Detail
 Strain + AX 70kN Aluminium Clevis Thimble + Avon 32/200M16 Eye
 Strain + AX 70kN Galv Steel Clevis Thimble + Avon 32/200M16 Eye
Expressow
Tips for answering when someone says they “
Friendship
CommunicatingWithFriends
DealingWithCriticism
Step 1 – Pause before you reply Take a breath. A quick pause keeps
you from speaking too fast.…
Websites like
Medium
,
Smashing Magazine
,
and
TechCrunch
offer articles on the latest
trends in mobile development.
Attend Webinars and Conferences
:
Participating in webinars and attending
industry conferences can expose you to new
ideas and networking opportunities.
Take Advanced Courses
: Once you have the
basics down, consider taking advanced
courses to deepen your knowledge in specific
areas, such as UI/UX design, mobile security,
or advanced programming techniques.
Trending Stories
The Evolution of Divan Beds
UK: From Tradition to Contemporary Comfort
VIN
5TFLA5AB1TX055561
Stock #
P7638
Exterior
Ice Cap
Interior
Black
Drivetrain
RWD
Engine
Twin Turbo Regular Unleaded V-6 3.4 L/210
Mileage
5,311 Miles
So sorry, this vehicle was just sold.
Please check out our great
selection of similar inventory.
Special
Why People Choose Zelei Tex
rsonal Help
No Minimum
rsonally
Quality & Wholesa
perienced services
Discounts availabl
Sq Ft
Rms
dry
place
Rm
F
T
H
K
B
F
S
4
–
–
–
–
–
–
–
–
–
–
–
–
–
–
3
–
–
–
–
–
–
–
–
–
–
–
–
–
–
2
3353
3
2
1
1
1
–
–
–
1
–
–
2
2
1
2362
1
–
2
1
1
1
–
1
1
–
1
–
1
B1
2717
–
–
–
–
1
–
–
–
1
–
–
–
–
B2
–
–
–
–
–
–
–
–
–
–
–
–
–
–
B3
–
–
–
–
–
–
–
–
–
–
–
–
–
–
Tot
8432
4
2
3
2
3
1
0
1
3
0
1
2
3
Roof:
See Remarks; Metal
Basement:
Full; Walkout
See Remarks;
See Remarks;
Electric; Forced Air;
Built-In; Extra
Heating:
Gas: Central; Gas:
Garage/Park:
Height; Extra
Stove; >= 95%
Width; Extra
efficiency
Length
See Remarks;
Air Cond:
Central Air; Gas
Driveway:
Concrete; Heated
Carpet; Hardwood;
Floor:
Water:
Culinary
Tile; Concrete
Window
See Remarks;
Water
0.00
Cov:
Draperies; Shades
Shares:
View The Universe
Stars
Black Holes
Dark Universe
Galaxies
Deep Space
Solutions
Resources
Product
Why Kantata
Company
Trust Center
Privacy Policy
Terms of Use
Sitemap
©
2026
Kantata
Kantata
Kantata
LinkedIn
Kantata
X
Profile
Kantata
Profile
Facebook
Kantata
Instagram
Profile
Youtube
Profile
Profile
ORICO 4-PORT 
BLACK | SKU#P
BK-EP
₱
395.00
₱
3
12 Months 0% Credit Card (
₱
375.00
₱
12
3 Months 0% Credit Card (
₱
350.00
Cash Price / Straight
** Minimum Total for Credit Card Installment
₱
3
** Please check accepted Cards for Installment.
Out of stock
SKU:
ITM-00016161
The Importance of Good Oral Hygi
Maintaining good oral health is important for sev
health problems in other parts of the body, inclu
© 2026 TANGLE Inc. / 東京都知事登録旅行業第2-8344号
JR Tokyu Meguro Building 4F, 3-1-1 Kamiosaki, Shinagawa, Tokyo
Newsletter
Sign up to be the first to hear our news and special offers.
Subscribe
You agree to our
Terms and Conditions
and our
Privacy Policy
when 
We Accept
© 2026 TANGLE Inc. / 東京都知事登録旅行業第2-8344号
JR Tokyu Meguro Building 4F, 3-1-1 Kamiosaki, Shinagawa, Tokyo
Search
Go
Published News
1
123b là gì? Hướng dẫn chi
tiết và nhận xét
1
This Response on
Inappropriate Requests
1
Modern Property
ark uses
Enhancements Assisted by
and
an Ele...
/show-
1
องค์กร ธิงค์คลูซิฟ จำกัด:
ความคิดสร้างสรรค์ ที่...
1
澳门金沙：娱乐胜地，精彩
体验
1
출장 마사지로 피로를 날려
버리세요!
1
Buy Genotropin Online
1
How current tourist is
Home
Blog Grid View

**TASK STATEMENT**.
In the data above, how many lines contain the word "Thimble"? Write the number only.

**YOUR RESPONSE**.
2